What does survive is the practical point underneath the bad maths: the 1M context window changes what you can attempt. Flash can ingest documents and codebases that 128K models can't even load, and at its real price that's still a reasonable rate for high-volume, large-input work.
Where Flash excels
Document analysis. The big context window plus a sane price makes Flash a strong default for RAG-style apps, legal document review, and large-scale content analysis. Feeding it a million tokens of input is the kind of workload that used to be too expensive to bother with; at Flash's real rate it becomes worth costing out properly.
General knowledge. The original review put Flash at 86.8% MMLU, ahead of GPT-5.5 Instant (84.2%) and 1.6 points behind GPT-5.5 (88.4%). Worth flagging: none of those MMLU figures could be confirmed, Google's launch coverage leaned on coding and agentic benchmarks (Terminal-Bench, MCP Atlas, Finance Agent) rather than MMLU, and the GPT-5.5 scores are unverified too. The general takeaway still stands directionally: for Q&A, summarising, and content generation, a model in this tier is usually good enough that small benchmark gaps don't show up in the work.
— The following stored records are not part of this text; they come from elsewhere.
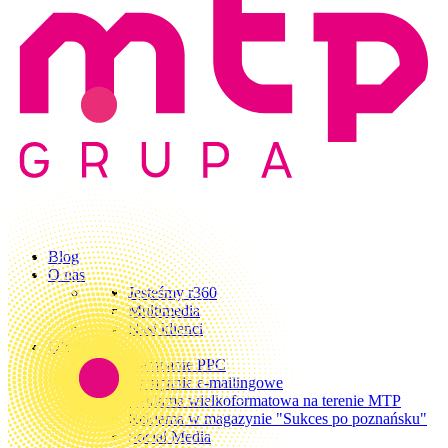
Blog
O nas
Jesteśmy r360
Multimedia
Nasi klienci
Oferta
Kampanie PPC
Kampanie e-mailingowe
Reklama wielkoformatowa na terenie MTP
Reklama w magazynie "Sukces po poznańsku"
Social Media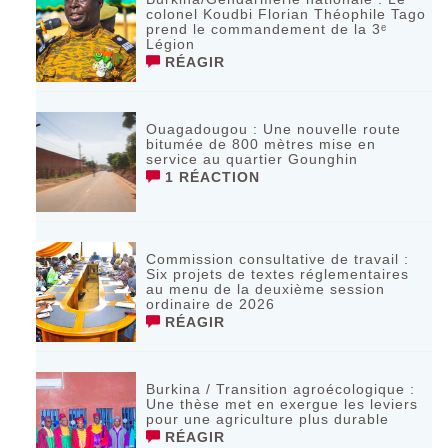
colonel Koudbi Florian Théophile Tago
prend le commandement de la 3ᵉ
Légion
RÉAGIR
Ouagadougou : Une nouvelle route
bitumée de 800 mètres mise en
service au quartier Gounghin
1 RÉACTION
Commission consultative de travail :
Six projets de textes réglementaires
au menu de la deuxième session
ordinaire de 2026
RÉAGIR
Burkina / Transition agroécologique :
Une thèse met en exergue les leviers
pour une agriculture plus durable
RÉAGIR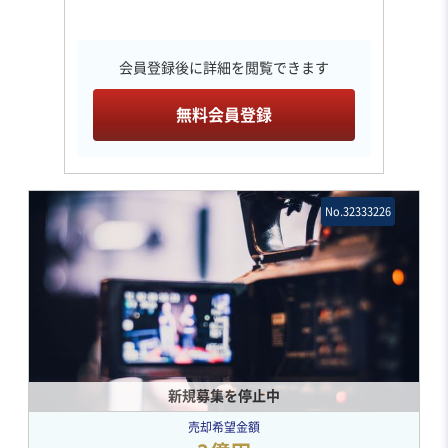
会員登録後に詳細を閲覧できます
無料会員登録
No.32333226
新規募集を停止中
売却希望金額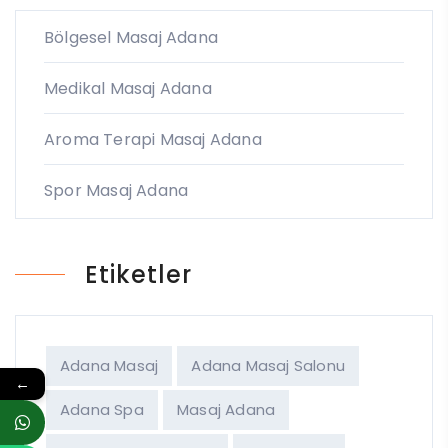
Bölgesel Masaj Adana
Medikal Masaj Adana
Aroma Terapi Masaj Adana
Spor Masaj Adana
Etiketler
Adana Masaj
Adana Masaj Salonu
←
Adana Spa
Masaj Adana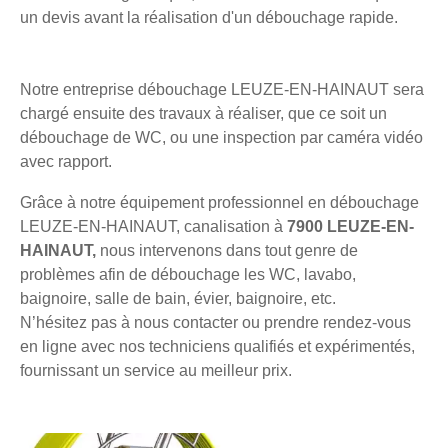
un devis avant la réalisation d'un débouchage rapide.
Notre entreprise débouchage LEUZE-EN-HAINAUT sera
chargé ensuite des travaux à réaliser, que ce soit un
débouchage de WC, ou une inspection par caméra vidéo
avec rapport.
Grâce à notre équipement professionnel en débouchage
LEUZE-EN-HAINAUT, canalisation à
7900 LEUZE-EN-
HAINAUT,
nous intervenons dans tout genre de
problèmes afin de débouchage les WC, lavabo,
baignoire, salle de bain, évier, baignoire, etc.
N’hésitez pas à nous contacter ou prendre rendez-vous
en ligne avec nos techniciens qualifiés et expérimentés,
fournissant un service au meilleur prix.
Multilingual tasks. As with the rest of the Gemini line, Flash is reportedly strong across languages, especially Asian and European ones, and tends to beat English-centric models on non-English tests. Useful if your audience isn't all in English.
Where it falls short
Complex coding. On SWE-bench Pro the review cited 48.2%, well below Sonnet 4.6 (reported 58.1%) and Opus 4.8 (reported 69.2%). Two caveats: aggregators actually list Flash closer to 55.1% on that benchmark, and the Sonnet/Opus figures couldn't be confirmed. Either way, the pattern is believable, Flash handles routine coding fine but gets stretched by multi-file changes, gnarly debugging, and genuinely novel algorithm work. For that tier of task, reach for a heavier model.
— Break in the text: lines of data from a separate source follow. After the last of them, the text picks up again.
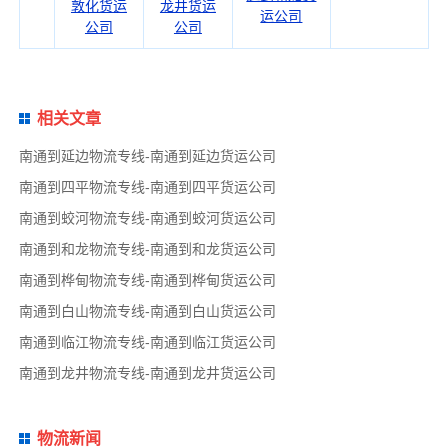
敦化货运
龙井货运
运公司
公司
公司
相关文章
南通到延边物流专线-南通到延边货运公司
南通到四平物流专线-南通到四平货运公司
南通到蛟河物流专线-南通到蛟河货运公司
南通到和龙物流专线-南通到和龙货运公司
南通到桦甸物流专线-南通到桦甸货运公司
南通到白山物流专线-南通到白山货运公司
南通到临江物流专线-南通到临江货运公司
南通到龙井物流专线-南通到龙井货运公司
物流新闻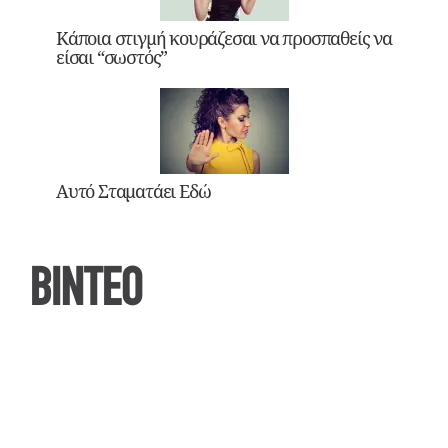
Κάποια στιγμή κουράζεσαι να προσπαθείς να
είσαι “σωστός”
Αυτό Σταματάει Εδώ
ΒΙΝΤΕΟ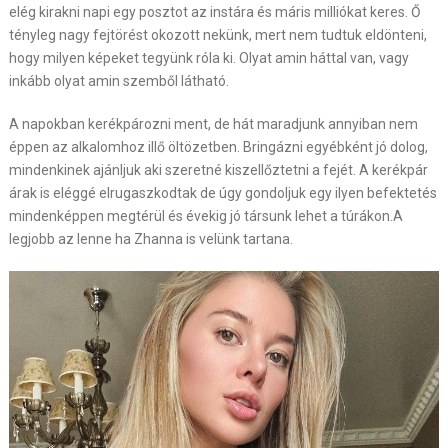
elég kirakni napi egy posztot az instára és máris milliókat keres. Ő
tényleg nagy fejtörést okozott nekünk, mert nem tudtuk eldönteni,
hogy milyen képeket tegyünk róla ki. Olyat amin háttal van, vagy
inkább olyat amin szemből látható.
A napokban kerékpározni ment, de hát maradjunk annyiban nem
éppen az alkalomhoz illő öltözetben. Bringázni egyébként jó dolog,
mindenkinek ajánljuk aki szeretné kiszellőztetni a fejét. A kerékpár
árak is eléggé elrugaszkodtak de úgy gondoljuk egy ilyen befektetés
mindenképpen megtérül és évekig jó társunk lehet a túrákon.A
legjobb az lenne ha Zhanna is velünk tartana.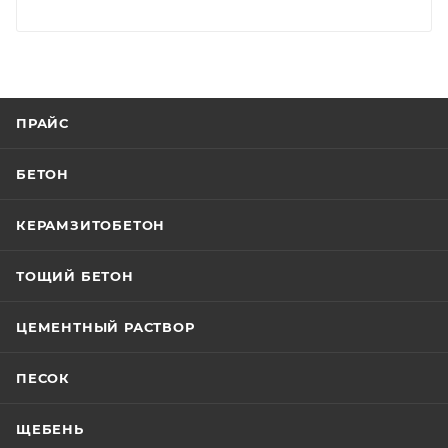
ПРАЙС
БЕТОН
КЕРАМЗИТОБЕТОН
ТОЩИЙ БЕТОН
ЦЕМЕНТНЫЙ РАСТВОР
ПЕСОК
ЩЕБЕНЬ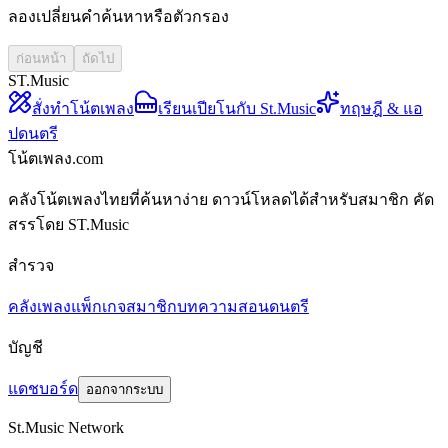
ลองเปลี่ยนคำค้นหาหรือตัวกรอง
ก่อนหน้า
ถัดไป
ST.Music
สั่งทำโน้ตเพลง
เรียนเปียโนกับ St.Music
ทฤษฎี & แอ
ปดนตรี
โน้ตเพลง.com
คลังโน้ตเพลงไทยที่ค้นหาง่าย ดาวน์โหลดได้สำหรับสมาชิก คัด
สรรโดย ST.Music
สำรวจ
คลังเพลง
แพ็กเกจสมาชิก
บทความสอนดนตรี
บัญชี
แดชบอร์ด
ออกจากระบบ
St.Music Network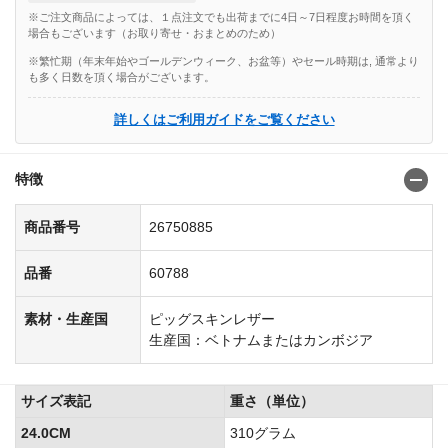
※ご注文商品によっては、１点注文でも出荷までに4日～7日程度お時間を頂く
場合もございます（お取り寄せ・おまとめのため）
※繁忙期（年末年始やゴールデンウィーク、お盆等）やセール時期は, 通常より
も多く日数を頂く場合がございます。
詳しくはご利用ガイドをご覧ください
特徴
商品番号
26750885
品番
60788
素材・生産国
ピッグスキンレザー
生産国：ベトナムまたはカンボジア
サイズ表記
重さ（単位）
24.0CM
310グラム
Reasoning depth. On harder reasoning tests like ARC-AGI-2, Flash reportedly trails models that score higher on knowledge benchmarks, and is less reliable at multi-step deduction and abstract pattern work. Keep it away from problems that need long chains of careful logic.
Verdict
Gemini 3.5 Flash is a capable, affordable model with a standout context window, and it's worth shortlisting if you're building features that chew through large inputs at volume. What it is *not* is the no-brainer "best value in June 2026" some reviews declared, that verdict was built on a price ($0.35/$0.70) that isn't real. At the actual $1.50/$9.00, several Flash- and Lite-tier models and DeepSeek-class options come in cheaper, so the superlative doesn't hold (LLM-Stats).
The honest summary: Flash isn't the best at any one thing, but it's solid at most things, and the context window earns its keep. Just price your workload against Google's published rates, check the Gemini Flash page, before you commit a budget to it.